Le conseil municipal souhaite bien entendu que des solutions alternatives soient étudiées pour la problématique de l’eau potable de Saint-Priest-les-Fougères et ses foyers desservis et qu’une concertation puisse permettre d’épauler autrement les deux agriculteurs partie prenantes au projet pour leur avenir que la municipalité souhaite profitable à tous. Il a bien enregistré toutes les composantes du projet et n’en méprise aucune.
Le Conseil Municipal, après en avoir délibéré et part 1 abstention et 14 voix pour :
EMET un avis défavorable au projet de la société ENOVA PV 23 qui concerne la commune de Saint-Pierre-de-Frugie, pour des raisons d’ordre public, de protection de la qualité paysagère et de la qualité de vie de ses habitants, à court à moyen et à long terme, tout en sachant que la décision relève de la seule autorité préfectorale.
Il invite le Conseil municipal à se prononcer sur ce point.
Francis BRUGEILLE demande si le projet présenté est définitif. Monsieur le Maire précise qu’il s’agit du projet déposé dans la demande de permis de construire. Il précise qu’une enquête publique sera organisée par les services de l’Etat ultérieurement.

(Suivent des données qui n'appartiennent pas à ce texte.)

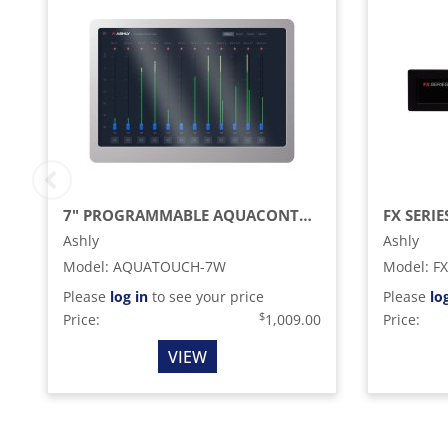
7" PROGRAMMABLE AQUACONTROL TOUCH PANEL REMOTE, WHITE
Ashly
Ashly
Model
:
AQUATOUCH-7W
Model
:
FX
Please
log in
to see your price
Please
lo
$
Price:
1,009.00
Price:
VIEW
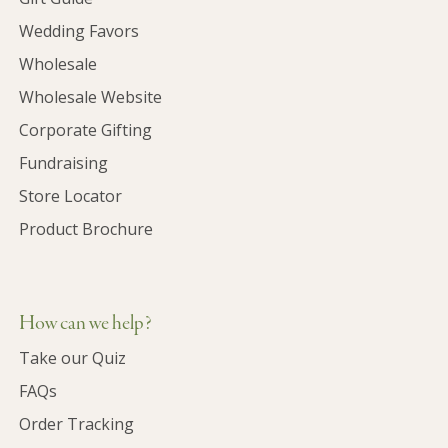
Wedding Favors
Wholesale
Wholesale Website
Corporate Gifting
Fundraising
Store Locator
Product Brochure
How can we help?
Take our Quiz
FAQs
Order Tracking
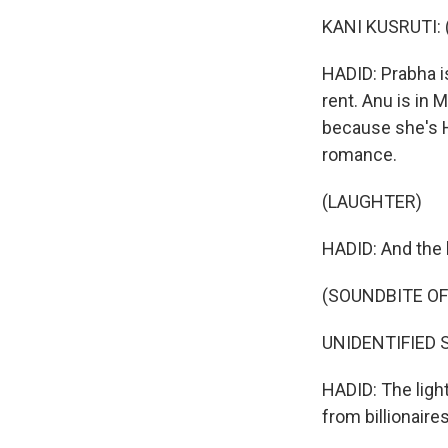
KANI KUSRUTI: (
HADID: Prabha is
rent. Anu is in 
because she's H
romance.
(LAUGHTER)
HADID: And the 
(SOUNDBITE OF
UNIDENTIFIED SI
HADID: The ligh
from billionaire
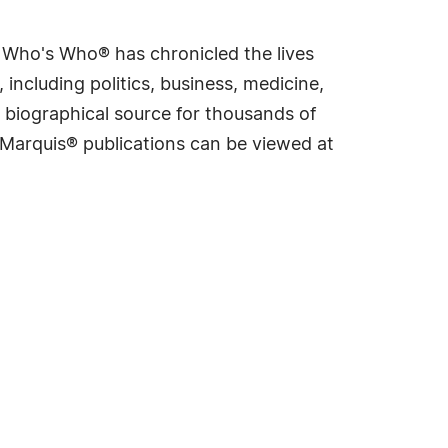
s Who's Who® has chronicled the lives
including politics, business, medicine,
 biographical source for thousands of
f Marquis® publications can be viewed at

Jean-Louis LABARBE s’étonne que les principes des projets d’une telle envergure, c’est-à-dire éviter, réduire, compenser, ne soient pas respectés. Ce projet ne semble pas compatible avec la charte du Pnr Périgord Limousin. Monsieur le Maire indique que le syndicat mixte du SCOT Périgord Vert a également émis un avis défavorable. Pour autant, la décision d’autoriser ou non ce projet revient à Madame la Préfète.

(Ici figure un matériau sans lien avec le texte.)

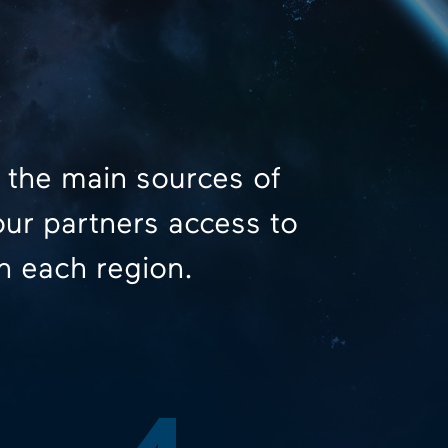
 the main sources of
our partners access to
n each region.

Alain DECHAMPS précise que l’association dont il est membre a été créée pour agir comme un lanceur d’alerte. Une réunion a eu lieu à Saint-Priest-Les-Fougères et a rassemblé une centaine de personnes. Les énergies renouvelables sont un vrai sujet, comme la problématique de la dépollution du sol. Mais dans le cas présent, les avis du Pnr, des élus et des habitants ne sont pas respectés.
Il indique que si ce projet devait recevoir un accord de Madame la Préfète, le collectif s’y opposerait devant la justice, avec l’appui d’un avocat.
Il précise qu’il ne s’oppose pas à l’agrivoltaïsme, mais pas à cette échelle, il faut un vrai modèle économique.
Pour lui, les études relatives aux impacts sur la faune et la flore ne sont pas assez poussées, ni assez objectives. La communauté de communes devrait éclairer les élus sur ce dossier.
Monsieur le Maire indique qu’il a proposé que la communauté de communes prenne un moratoire lors d’une prochaine séance.
Annie-Claude LADRAT demande si la pollution concerne les eaux et les sols. Francis BRUGEILLE indique qu’il s’agit de stockage de produits chimiques dans de mauvaises conditions dans un bâtiment situé sur le terrain et pas uniquement de produits répandus sur les cultures.
Annie-Claude LADRAT s’inquiète de la concentration des produits polluants sur les animaux qui vont pâturer, et donc sur la consommation de ces animaux.
Sophie MARCELLIS demande si le terrain sera dépollué si le projet de centrale agrivoltaïque n’aboutit pas.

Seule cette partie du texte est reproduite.